Excerpts from a dataset

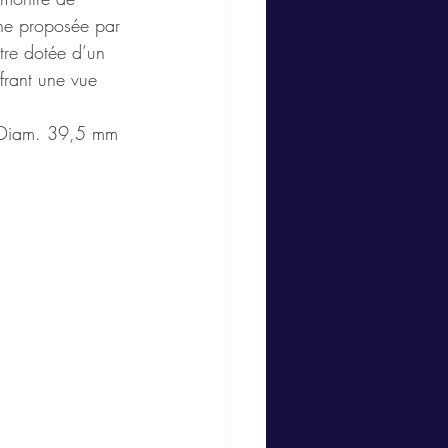
ne proposée par 
tre dotée d’un 
ffrant une vue 
 Diam. 39,5 mm 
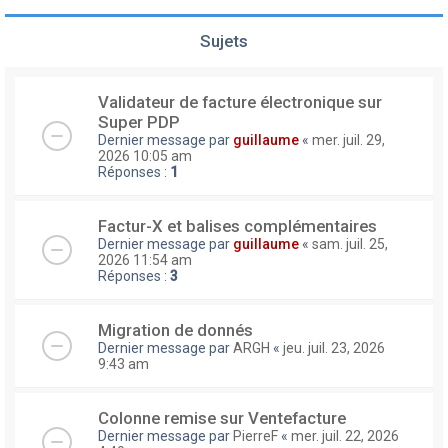
Sujets
Validateur de facture électronique sur
Super PDP
Dernier message par
guillaume
«
mer. juil. 29,
2026 10:05 am
Réponses :
1
Factur-X et balises complémentaires
Dernier message par
guillaume
«
sam. juil. 25,
2026 11:54 am
Réponses :
3
Migration de donnés
Dernier message par
ARGH
«
jeu. juil. 23, 2026
9:43 am
Colonne remise sur Ventefacture
Dernier message par
PierreF
«
mer. juil. 22, 2026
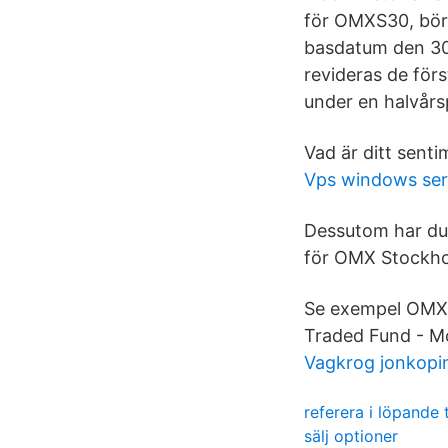
för OMXS30, bör
basdatum den 30
revideras de förs
under en halvårs
Vad är ditt sent
Vps windows ser
Dessutom har du t
för OMX Stockhol
Se exempel OMX
Traded Fund - Mo
Vagkrog jonkopi
referera i löpande
sälj optioner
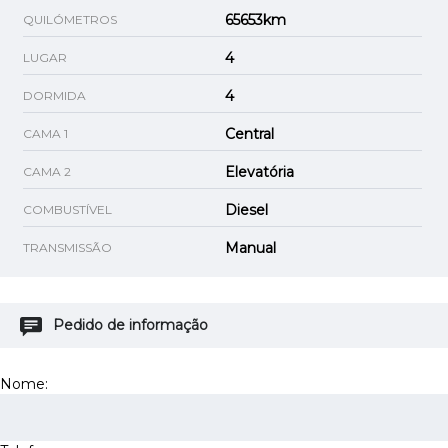
65653km
QUILÓMETROS
4
LUGAR
4
DORMIDA
Central
CAMA 1
Elevatória
CAMA 2
Diesel
COMBUSTÍVEL
Manual
TRANSMISSÃO
Pedido de informação
Nome:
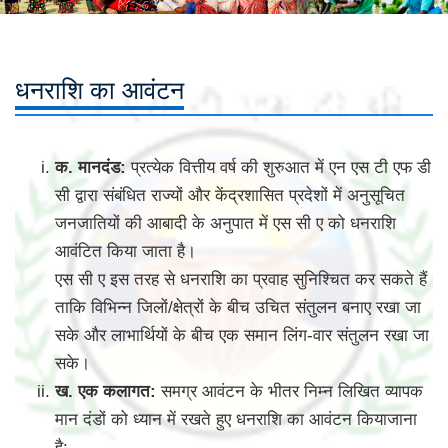
धनराशि का आवंटन
क. मानदंड:
प्रत्येक वित्तीय वर्ष की शुरुआत में एन एस टी एफ डी
सी द्वारा संबंधित राज्यों और केंद्रशासित प्रदेशों में अनुसूचित
जनजातियों की आबादी के अनुपात में एस सी ए को धनराशि
आवंटित किया जाता है।
एस सी ए इस तरह से धनराशि का प्रवाह सुनिश्चित कर सकते हैं
ताकि विभिन्न जिलों/क्षेत्रों के बीच उचित संतुलन बनाए रखा जा
सके और लाभार्थियों के बीच एक समान लिंग-वार संतुलन रखा जा
सके।
ख. एक कलागत:
समग्र आवंटन के भीतर निम्न लिखित व्यापक
मान दंडों को ध्यान में रखते हुए धनराशि का आवंटन कियाजाना
है:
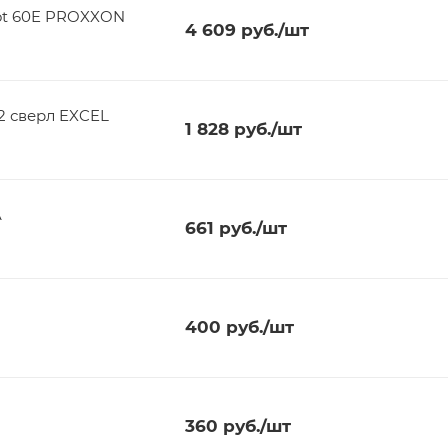
ot 60E PROXXON
4 609
руб.
/шт
2 сверл EXCEL
1 828
руб.
/шт
A
661
руб.
/шт
400
руб.
/шт
360
руб.
/шт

How to complete this task
All of the data must be repeated exactly, except for the pictures.

Task output
ne proposée par 
tre dotée d’un 
ffrant une vue 
 Diam. 39,5 mm 
Sujets
Validateur de facture électronique sur
Super PDP
Dernier message par
guillaume
«
mer. juil. 29,
2026 10:05 am
Réponses :
1
Factur-X et balises complémentaires
Dernier message par
guillaume
«
sam. juil. 25,
2026 11:54 am
Réponses :
3
Migration de donnés
Dernier message par
ARGH
«
jeu. juil. 23, 2026
9:43 am
Colonne remise sur Ventefacture
Dernier message par
PierreF
«
mer. juil. 22, 2026
för OMXS30, bör
basdatum den 30
revideras de förs
under en halvårs
Vad är ditt sent
Vps windows ser
Dessutom har du t
för OMX Stockhol
Se exempel OMX
Traded Fund - Mo
Vagkrog jonkopi
referera i löpande
sälj optioner
65653km
QUILÓMETROS
4
LUGAR
4
DORMIDA
Central
CAMA 1
Elevatória
CAMA 2
Diesel
COMBUSTÍVEL
Manual
TRANSMISSÃO
Pedido de informação
Nome:
धनराशि का आवंटन
क. मानदंड:
प्रत्येक वित्तीय वर्ष की शुरुआत में एन एस टी एफ डी
सी द्वारा संबंधित राज्यों और केंद्रशासित प्रदेशों में अनुसूचित
जनजातियों की आबादी के अनुपात में एस सी ए को धनराशि
आवंटित किया जाता है।
एस सी ए इस तरह से धनराशि का प्रवाह सुनिश्चित कर सकते हैं
ताकि विभिन्न जिलों/क्षेत्रों के बीच उचित संतुलन बनाए रखा जा
सके और लाभार्थियों के बीच एक समान लिंग-वार संतुलन रखा जा
सके।
ख. एक कलागत:
समग्र आवंटन के भीतर निम्न लिखित व्यापक
मान दंडों को ध्यान में रखते हुए धनराशि का आवंटन कियाजाना
है:
ot 60E PROXXON
4 609
руб.
/шт
2 сверл EXCEL
1 828
руб.
/шт
A
661
руб.
/шт
400
руб.
/шт
360
руб.
/шт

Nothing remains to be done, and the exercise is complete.